In "One River More," Wetherell dishes up a tasty bouillabaisse to be sure. The ingredients include an unabashed love of flyfishing, trout, ferociously pugnacious smallmouth bass and his home water (the Connecticut River), startlingly somber reflection, and a dash or two of a cantankerousness -- about crowded rivers, flyfishing's trendiness, and newcomers ignorant of or oblivious to the sport's etiquette -- that I don't recall from his earlier books. This mix he spices up with flourishes of down-home boyish enthusiasm, especially the section celebrating recent adventures on Yellowstone's rivers. The tales of experiences on the famous rivers - the Yellowstone, Madison, Gallatin, Firehole and Gibbon - and waters previous unknown to me -- Grayling Creek, Nez Perce Creek and the Bechler -- are my favorites in this book.

So, what's there not to like?

Maybe it is the overall tone. Simply put, it left me sad. This book, in many ways, acknowledges his having entered the autumn of life and the realization that his finest days of flyfishing are likely behind him.

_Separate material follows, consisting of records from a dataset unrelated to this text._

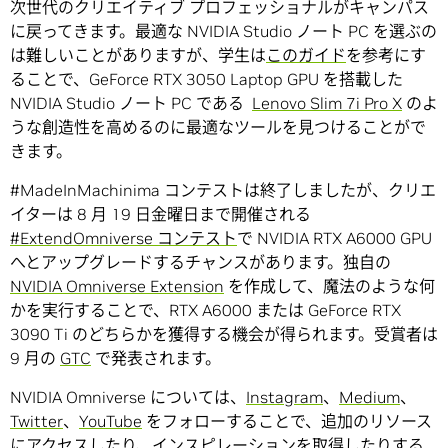
次世代のクリエイティブ プロフェッショナルがキャンパス
に戻ってきます。最適な NVIDIA Studio ノート PC を選ぶの
は難しいことがありますが、学生は
このガイド
を参考にす
ることで、GeForce RTX 3050 Laptop GPU を搭載した
NVIDIA Studio ノート PC である
Lenovo Slim 7i Pro X
のよ
うな創造性を高めるのに最適なツールを見つけることがで
きます。
#MadeInMachinima コンテストは終了しましたが、クリエ
イターは 8 月 19 日金曜日まで開催される
#ExtendOmniverse コンテスト
で NVIDIA RTX A6000 GPU
へとアップグレードするチャンスがあります。独自の
NVIDIA Omniverse Extension
を作成して、魔法のような何
かを実行することで、RTX A6000 または GeForce RTX
3090 Ti のどちらかを獲得する機会が得られます。受賞者は
9 月の
GTC
で発表されます。
NVIDIA Omniverse については、
Instagram
、
Medium
、
Twitter
、
YouTube
をフォローすることで、追加のリソース
にアクセスしたり、インスピレーションを取得したりする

He writes: "As a man nears fifty ... everything takes on a burnish, a retrospective glow, and it becomes harder to that vernal kind of brightness that makes you want tot throw your hands up and shout in sheer delight. Your eyes begin noticing how the pines all seem to be dying from roadside salt or acid rain; you see the houses going up too close to the river, the wanton disregard for all you hold dear; the fishing doesn't seem quite so good anymore; rapids you would have pushed aside in disdain only a few years ago now seem dangerous; the river in little ways, seems out to get you. If you're lucky, there still enough boy in you to bull past this sunset kind of vision, but it takes effort now; it's not something your genes do instinctively on their own."

Perhaps it's that 40 grows a more-distant memory with each day, but I find this tone too melancholy. My wish is to prolong indefinitely the "sheer delight" I find in flyfishing. "One River More," however, is an all-too-sober reminder of how the meandering, irresistible river of time can erode and undercut that wish.